=== TASK BRIEF ===
Reproduce, from the lines below, exactly the stretch that begins at the line containing "раски, календари, плакаты" and ends at the line containing "Мы используем файлы cookie, чтобы", both included.
====
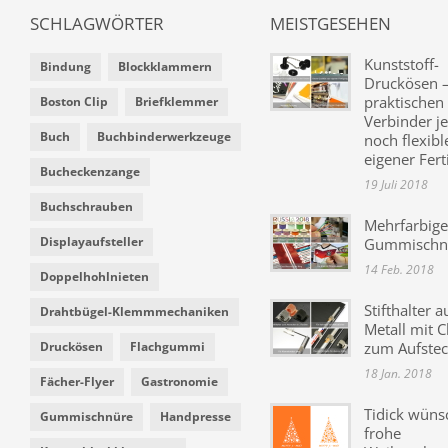
SCHLAGWÖRTER
MEISTGESEHEN
Kunststoff-
Bindung
Blockklammern
Druckösen –
praktischen
Boston Clip
Briefklemmer
Verbinder je
Buch
Buchbinderwerkzeuge
noch flexibl
eigener Fer
Bucheckenzange
19 Juli 2018
Buchschrauben
Mehrfarbige
Displayaufsteller
Gummischn
14 Feb. 2018
Doppelhohlnieten
Stifthalter a
Drahtbügel-Klemmmechaniken
Metall mit C
Druckösen
Flachgummi
zum Aufste
18 Jan. 2018
Fächer-Flyer
Gastronomie
Tidick wüns
Gummischnüre
Handpresse
frohe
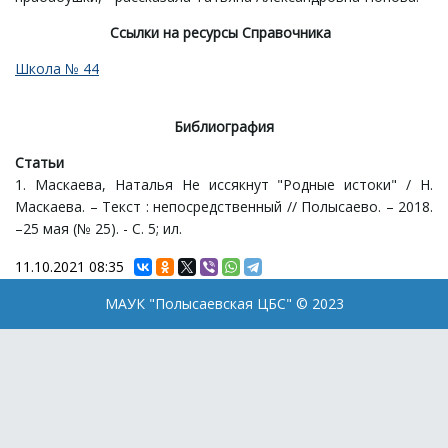
Ссылки на ресурсы Справочника
Школа № 44
Библиография
Статьи
1. Маскаева, Наталья Не иссякнут "Родные истоки" / Н.
Маскаева. – Текст : непосредственный // Полысаево. – 2018.
–25 мая (№ 25). - С. 5; ил.
11.10.2021
08:35
МАУК "Полысаевская ЦБС" © 2023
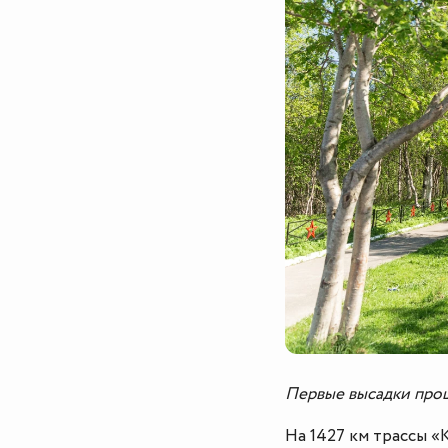
Первые высадки прош
На 1427 км трассы «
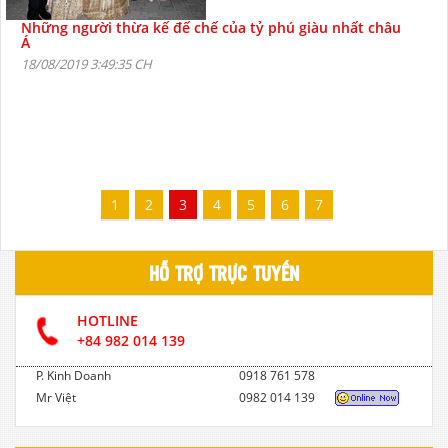
Những người thừa kế đế chế của tỷ phú giàu nhất châu
Á
18/08/2019 3:49:35 CH
1
2
3
4
5
6
7
HỖ TRỢ TRỰC TUYẾN
HOTLINE
+84 982 014 139
P. Kinh Doanh
0918 761 578
Mr Việt
0982 014 139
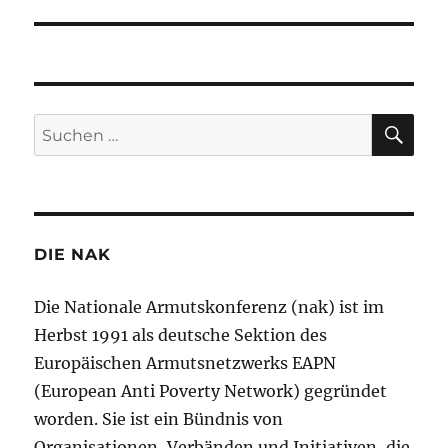
SU
Suchen
nach:
DIE NAK
Die Nationale Armutskonferenz (nak) ist im
Herbst 1991 als deutsche Sektion des
Europäischen Armutsnetzwerks EAPN
(European Anti Poverty Network) gegründet
worden. Sie ist ein Bündnis von
Organisationen, Verbänden und Initiativen, die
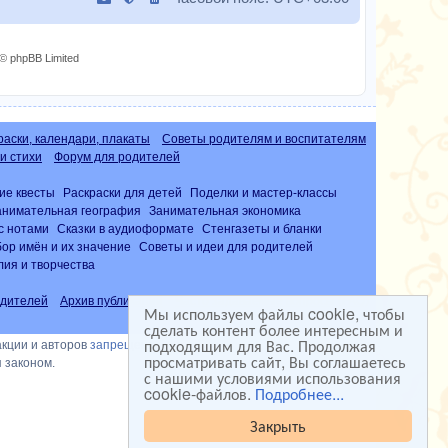
с
я
к
© phpBB Limited
н
а
ч
а
раски, календари, плакаты
Советы родителям и воспитателям
л
и стихи
Форум для родителей
у
ие квесты
Раскраски для детей
Поделки и мастер-классы
анимательная география
Занимательная экономика
с нотами
Сказки в аудиоформате
Стенгазеты и бланки
ор имён и их значение
Советы и идеи для родителей
лия и творчества
дителей
Архив публикаций
Часто задаваемые вопросы (FAQ)
Мы используем файлы cookie, чтобы
сделать контент более интересным и
подходящим для Вас. Продолжая
акции и авторов
запрещена
просматривать сайт, Вы соглашаетесь
 законом.
с нашими условиями использования
cookie-файлов.
Подробнее...
Закрыть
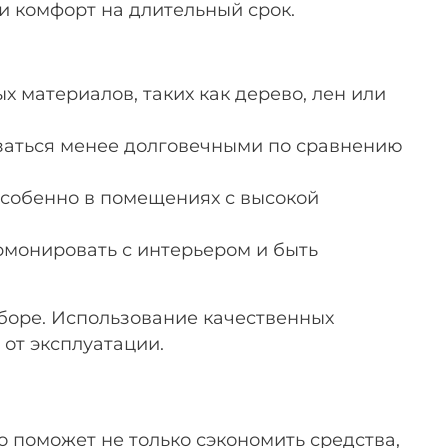
и комфорт на длительный срок.
 материалов, таких как дерево, лен или
азаться менее долговечными по сравнению
особенно в помещениях с высокой
рмонировать с интерьером и быть
боре. Использование качественных
 от эксплуатации.
 поможет не только сэкономить средства,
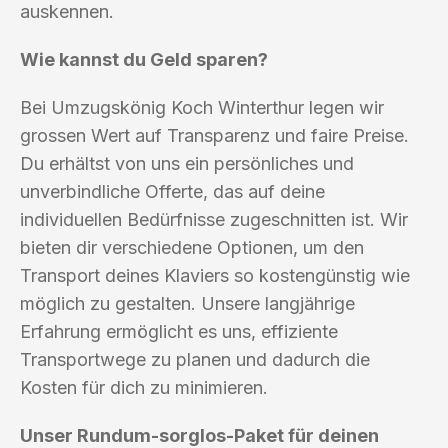
auskennen.
Wie kannst du Geld sparen?
Bei Umzugskönig Koch Winterthur legen wir
grossen Wert auf Transparenz und faire Preise.
Du erhältst von uns ein persönliches und
unverbindliche Offerte, das auf deine
individuellen Bedürfnisse zugeschnitten ist. Wir
bieten dir verschiedene Optionen, um den
Transport deines Klaviers so kostengünstig wie
möglich zu gestalten. Unsere langjährige
Erfahrung ermöglicht es uns, effiziente
Transportwege zu planen und dadurch die
Kosten für dich zu minimieren.
Unser Rundum-sorglos-Paket für deinen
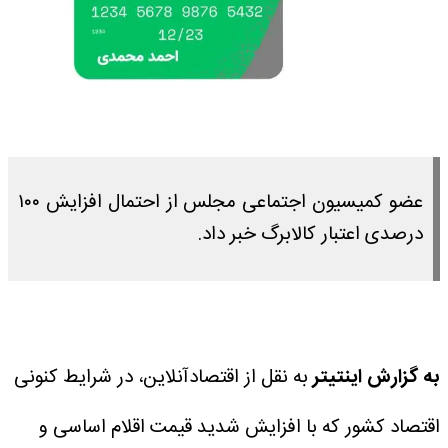
عضو کمیسیون اجتماعی مجلس از احتمال افزایش ۱۰۰
درصدی اعتبار کالابرگ خبر داد.
به گزارش اینتیتر
به نقل از اقتصادآنلاین، در شرایط کنونی
اقتصاد کشور که با افزایش شدید قیمت اقلام اساسی و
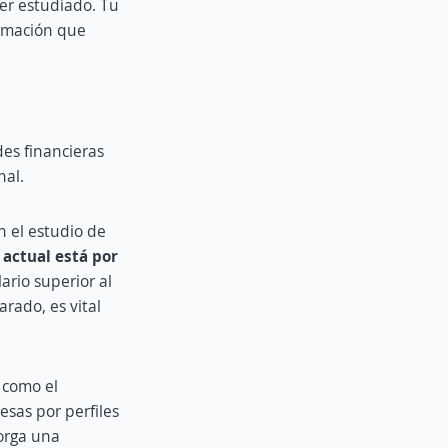
er estudiado. Tu
ormación que
des financieras
nal.
n el estudio de
 actual está por
ario superior al
rado, es vital
 como el
sas por perfiles
torga una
====
=== EXPECTED OUTPUT ===
раски, календари, плакаты
Советы родителям и воспитателям
л
и стихи
Форум для родителей
у
ие квесты
Раскраски для детей
Поделки и мастер-классы
анимательная география
Занимательная экономика
с нотами
Сказки в аудиоформате
Стенгазеты и бланки
ор имён и их значение
Советы и идеи для родителей
лия и творчества
дителей
Архив публикаций
Часто задаваемые вопросы (FAQ)
Мы используем файлы cookie, чтобы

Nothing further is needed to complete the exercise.